Researchers in Australia used a new supercomputing system to process a series of telescope observations, rendering a highly detailed image of a supernova remnant.
ASKAP (Australian Square Kilometre Array Pathfinder) needs high-powered software to power these supercomputers to process the overwhelming amounts of data coming from new-age radio telescopes.
The new computer is called Setonix. The computer earned its name from Western Australia’s favorite animal, the quokka (Setonix brachyurus).
ASKAP consists of 36 dish antennas that work together as one telescope. Australia’s national science agency CSIRO operates the telescope. The observational data it gathers are then converted into science-ready images.
A fantastic image of a cosmic object known as a supernova remnant, G261.9+5.5, was produced through the software.
Scientists estimate the supernova remnant to be more than a million years old. The supernova remnant is located 10,000-15,000 lightyears away from us. CSIRO radio astronomer Eric R. Hill first classified the object as a supernova in 1967. He used observations from CSIRO’s Parkes Radio Telescope, Murriyang to make the classification.
Supernova remnants (SNRs) include the remains of powerful explosions from dying stars.
The ejected material from the explosion flows outward into the surrounding atmosphere at supersonic speeds. The material sweeps up gas and any material it encounters along the way. These materials are then compressed and heated up.
The emissions seen in the radio image of G261.9+5.5 come from highly energetic electrons trapped in these compressed fields. They hold information about the history of the exploded star and aspects of the surrounding interstellar medium.
Supernova Remnant Image Stuns Viewers
The image of SNR G261.9+05.5 might be a beautiful sight to see, but the processing of data from ASKAP’s astronomy surveys is also a great way to stress-test the supercomputer system, including the hardware and the processing software.
The image produced by the telescope is visible below.
Even with a supercomputer, data processing remains a tricky issue. For example, the image of the SNR was created by combining data gathered at hundreds of different frequencies allowing them to get a composite view of the object.

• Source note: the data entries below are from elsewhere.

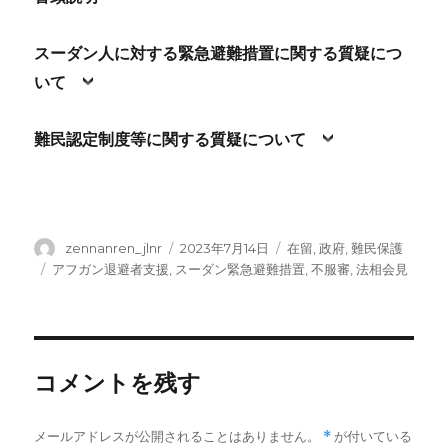
スーダン人に対する緊急避難措置に関する質疑につ
いて
難民認定制度等に関する質疑について
投
投
カ
zennanren_jlnr
2023年7月14日
在留
,
政府
,
難民保護
稿
稿
テ
タ
アフガン退避者支援
,
スーダン緊急避難措置
,
不服審
,
法相会見
者
日:
ゴ
グ
リ
ー
コメントを残す
メールアドレスが公開されることはありません。
*
が付いている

However, there’s lots of information left hidden in these frequencies. Scientists aim to extract that data; however, it requires supercomputers with vast resources to store information.
Setonix does have the resources necessary for this kind of laborious processing. However, ensuring the consistency of the supercomputer remains the toughest challenge.
The Pawsey Centre and the ASKAP team collaborated to test run the computer for the first time. The teamwork helped both sides understand the biggest challenges and work together to create solutions.
However, researchers continue raving about the new stages of installation. The team remarks to The Conversation on the wonders available from the data in these experiments.
“This will allow data teams to process more of the vast amounts of data coming in from many projects in a fraction of the time. In turn, it will not only enable researchers to better understand our Universe but will undoubtedly uncover new objects hidden in the radio sky. The variety of scientific questions that Setonix will allow us to explore in shorter time frames opens up so many possibilities.”